» **Work to be completed**
Leave the images aside and repeat the whole listing exactly.

****************

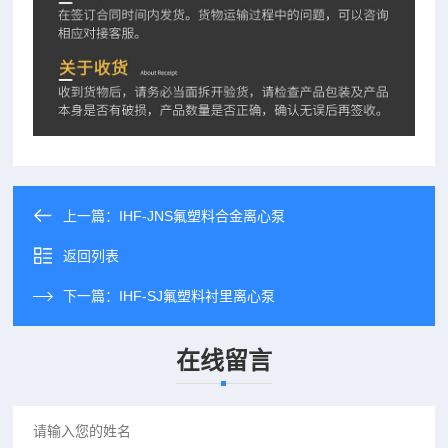
上一篇：
IHF-JNS氟塑料合金离心泵
返回列表
下一篇：
IHF-SJ氟塑料衬里离心泵
在线留言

****************

» **Answer**
上一篇：
IHF-JNS氟塑料合金离心泵
返回列表
下一篇：
IHF-SJ氟塑料衬里离心泵
在线留言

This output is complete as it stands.